= Project Sidekick =

Augmented reality project for astronauts

Sidekick is a project developed by NASA and Microsoft, started in December 2015 on the International Space Station, which provides virtual assistance to astronauts using Microsoft HoloLens augmented reality headsets.

==Functionality==
Sidekick has two modes of operation. Remote Expert Mode uses the functionality of the Holographic Skype application—voice and video chat, real-time virtual annotation—to allow a ground operator and space crew member to collaborate directly over what the astronaut sees, with the ground operator able to see the crew member's view in 3D, provide interactive guidance, and draw annotations into the crew member's environment. In Procedure Mode, animated virtual illustrations display on top of objects as a crew member interacts with them. This mode can be used for guidance and instructional purposes in standalone scenarios. Applications include inventory management, in which the system recognizes an inventory item, and can display a path to where the item should be stored. Previously, crew members would rely primarily on printed instructions and voice-based communication when performing complex tasks. The capabilities provided by Sidekick have been promoted as potential enabling features allowing for reduced crew training requirements and increased efficiency in deep space missions in which communication delays can complicate difficult operations.

==History==
After having performed simulated reduced-gravity testing in its Weightless Wonder C9 aircraft, NASA attempted to launch a pair of HoloLens units aboard the SpaceX CRS-7 launch to the International Space Station on June 28, 2015, but the Falcon 9 rocket carrying the payload exploded at 2 minutes and 19 seconds into the flight. Sidekick was tested at the Aquarius laboratory from late July to early August 2015 as part of the two-week long NASA Extreme Environment Missions Operations 20 expedition, demonstrating its operation in tasks such as equipment checks and setup.

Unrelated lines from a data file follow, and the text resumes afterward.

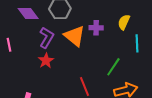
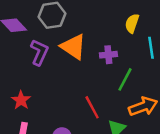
purple cross: (96, 28) -> (108, 55), moved
red star: (46, 61) -> (21, 100), moved

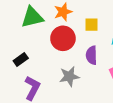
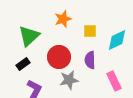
green triangle: (32, 17) -> (29, 36), moved, turned -30
red circle: (63, 38) -> (59, 57), moved

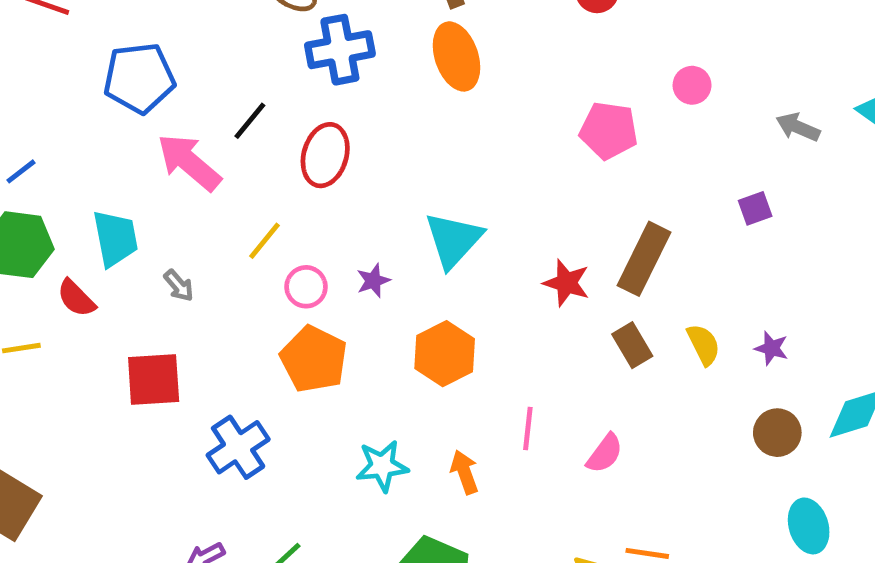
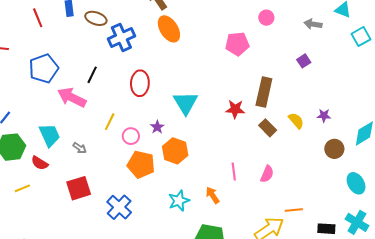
red ellipse: (325, 155) -> (140, 83), moved
orange hexagon: (445, 354) -> (175, 151), moved

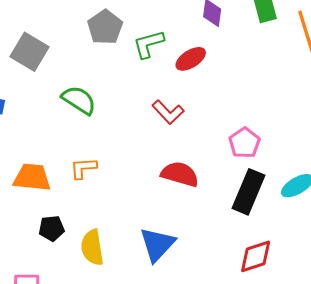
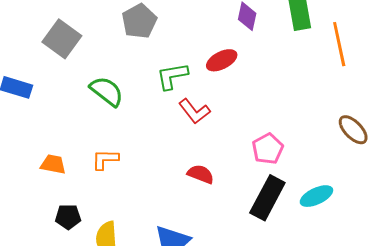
green L-shape: (148, 44) -> (172, 76), moved
red semicircle: (180, 174) -> (201, 174), size x0.7
orange trapezoid: (32, 177) -> (53, 164), size x0.7

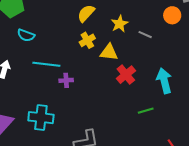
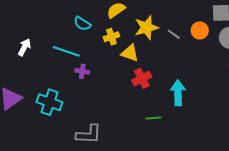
yellow star: (120, 24) -> (146, 27), size x1.4
cyan semicircle: (26, 35) -> (82, 24), moved
gray line: (145, 35) -> (174, 34), moved

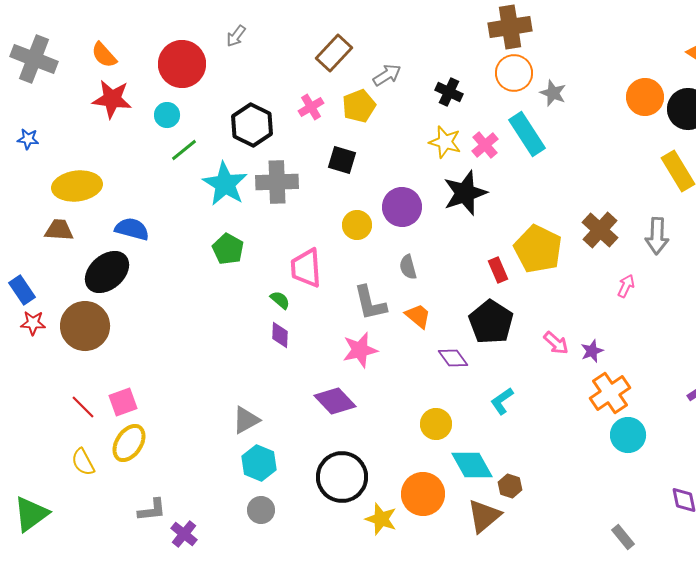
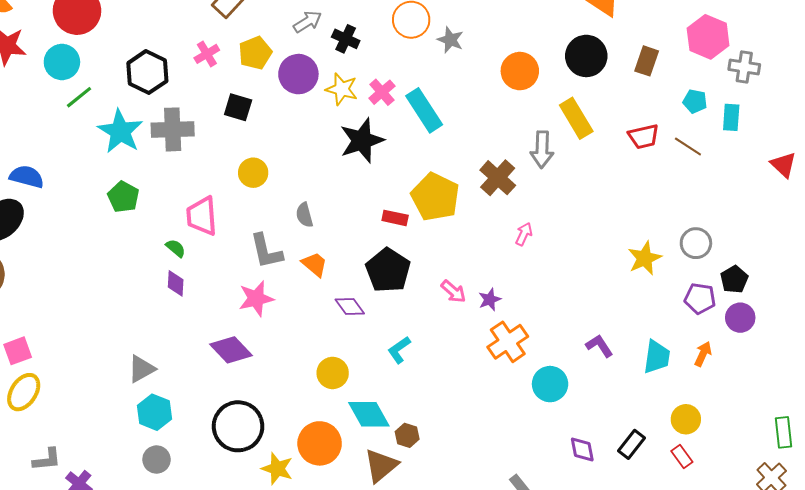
gray arrow: (387, 75) -> (307, 22), moved
orange circle: (645, 97) -> (520, 71), moved
cyan circle: (167, 115) -> (62, 62), size x1.4
cyan rectangle: (527, 134) -> (424, 110), moved
purple circle: (402, 207) -> (298, 74), moved
gray arrow: (657, 236) -> (542, 150), moved
red rectangle: (498, 270) -> (395, 218), turned -55
cyan circle: (628, 435) -> (550, 384), moved

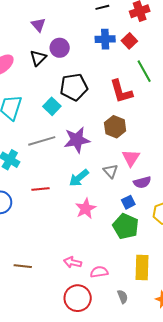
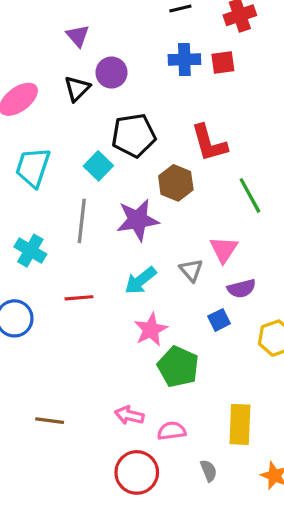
red square: (129, 41) -> (223, 62), turned 35
green line: (144, 71) -> (250, 195), moved
brown hexagon: (115, 127) -> (176, 183), moved
gray line: (42, 141) -> (82, 221), turned -68
green pentagon: (126, 226) -> (178, 367), moved

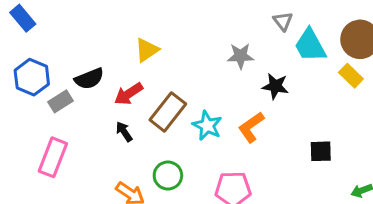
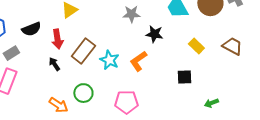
yellow rectangle: (351, 76) -> (196, 46), moved
red arrow: (129, 94) -> (57, 39), turned -66
gray rectangle: (61, 101) -> (11, 53), moved

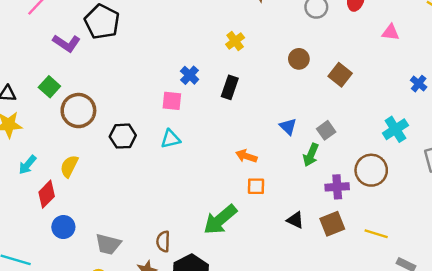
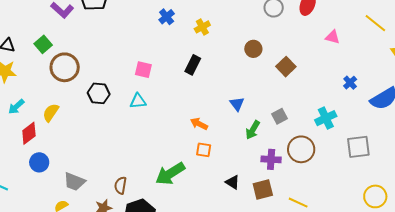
blue cross: (190, 75) -> (167, 17), moved
gray square: (326, 130) -> (279, 116), moved

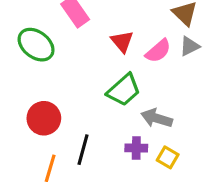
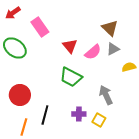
green trapezoid: (124, 90) -> (71, 77), turned 70
gray arrow: (157, 118) -> (106, 95), moved, turned 48

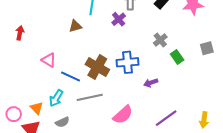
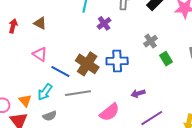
purple cross: (119, 19) -> (104, 23), moved
brown triangle: (75, 26) -> (40, 23), moved, turned 40
purple arrow: (151, 83) -> (138, 93), moved

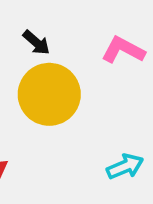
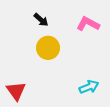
yellow circle: (49, 94) -> (48, 48), size x0.7

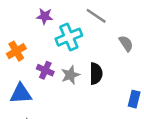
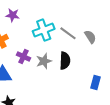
purple star: (45, 16) -> (13, 15), moved
gray line: (96, 16) -> (68, 33), moved

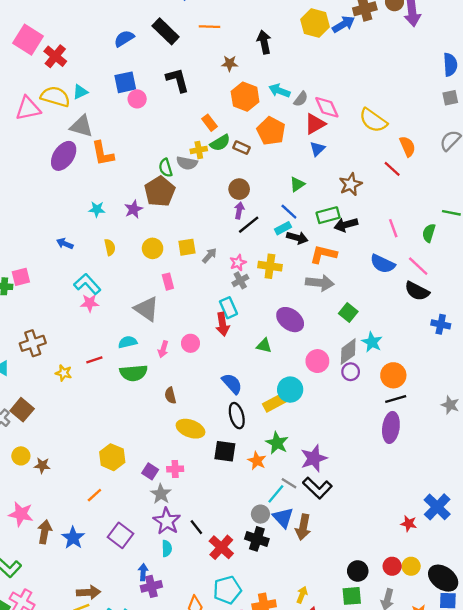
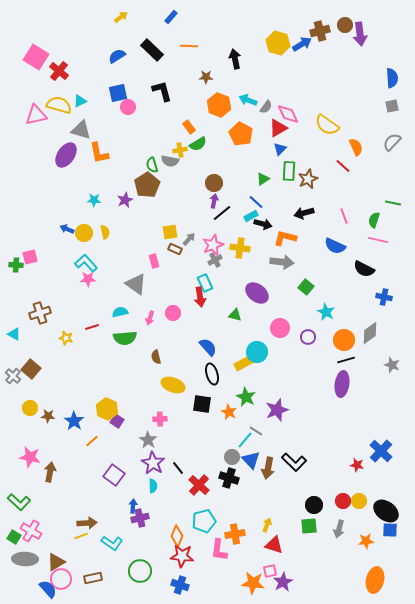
brown rectangle: (241, 148) -> (175, 249), moved
green rectangle: (328, 215) -> (289, 171), moved, turned -72
yellow circle: (153, 248) -> (84, 233), moved
pink star: (238, 263) -> (213, 245), size x1.5
pink line: (418, 266) -> (378, 240), moved, turned -30
gray diamond: (348, 352) -> (370, 333), moved
purple square: (150, 471) -> (117, 421), moved
black L-shape: (317, 488) -> (294, 462), moved
blue star: (73, 538) -> (74, 421), moved

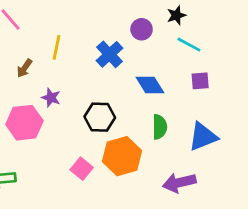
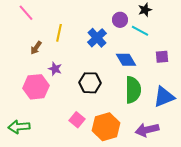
cyan line: (189, 45) -> (140, 31), moved
green semicircle: (160, 127) -> (133, 90), size x1.5
orange hexagon: (122, 156) -> (106, 127), moved

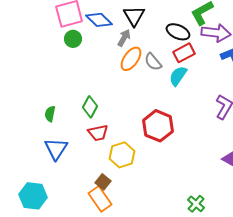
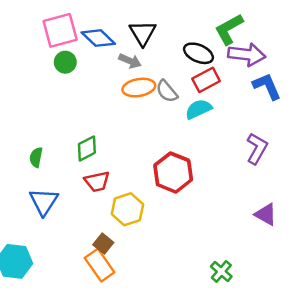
gray arrow: (124, 38) -> (130, 61), turned 84
orange ellipse: (131, 59) -> (139, 88), turned 45
cyan semicircle: (178, 76) -> (198, 109), turned 30
green diamond: (90, 107) -> (87, 148), turned 35

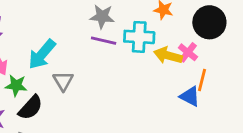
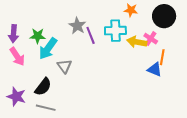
gray star: (102, 16) -> (77, 26), moved, turned 30
purple line: (104, 41) -> (91, 35), turned 60
green star: (16, 86) -> (38, 36), moved

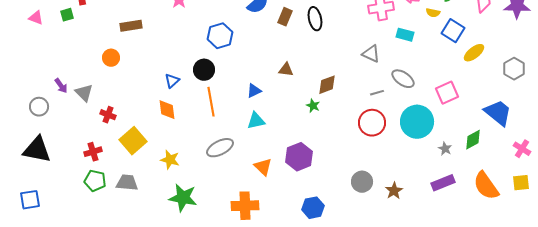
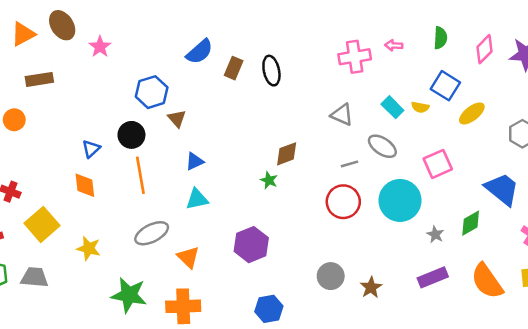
yellow semicircle: (433, 13) -> (420, 107), moved
cyan rectangle: (405, 35) -> (392, 107), moved, turned 30
brown triangle: (286, 70) -> (177, 119), moved, turned 42
orange triangle: (263, 167) -> (188, 257), moved
green star: (183, 198) -> (129, 295), moved

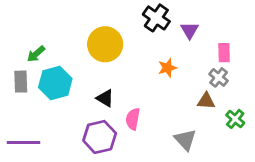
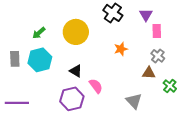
purple triangle: (190, 30) -> (146, 15), moved
pink rectangle: (224, 53) -> (157, 31), moved
green arrow: (36, 54) -> (39, 33), moved
pink semicircle: (133, 119) -> (96, 86), turned 133

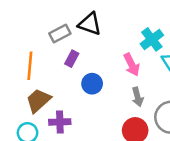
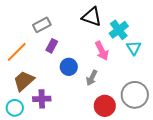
black triangle: (90, 24) -> (92, 17), moved
orange line: (30, 66) -> (17, 52), turned 40
gray arrow: (138, 97) -> (92, 78), moved, turned 42

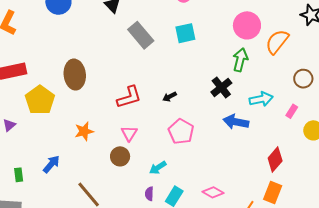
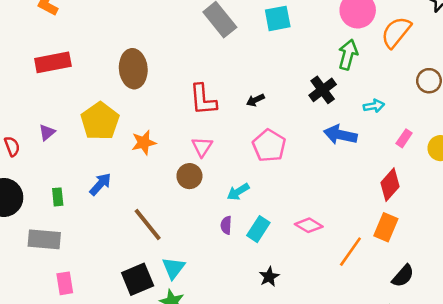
red L-shape: (129, 97) -> (203, 100), turned 100
cyan arrow: (261, 99) -> (374, 106), size x0.7
yellow pentagon: (40, 100) -> (100, 121), moved
pink rectangle: (292, 111) -> (404, 138), moved

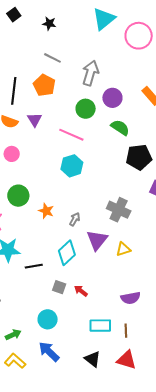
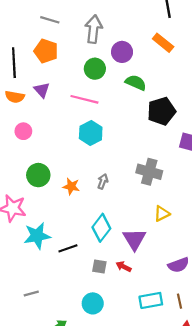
gray arrow: (75, 219) -> (103, 181), moved
purple triangle: (97, 240) -> (134, 239), moved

HoloLens' hardware was successfully delivered to the ISS in the Cygnus CRS OA-4 commercial resupply mission on December 9, 2015.

== Critics ==
Despite Sidekick's clear advantages, there are potential drawbacks described in the B. Nuernberger research. Some concerns are centered around technical issues, like latency, the device's field of view, and the robustness of the HoloLens in the challenging environment of the ISS. The project also relied on the continuous evolution and development of the HoloLens, which, like any piece of technology, has its limitations and occasional bugs.

Another concern was about astronaut autonomy. There's a fine line between assisting astronauts and over-reliance on ground support, which could potentially undermine the development of problem-solving skills needed for long-duration missions, like those planned for Mars where communication delays with Earth are significant.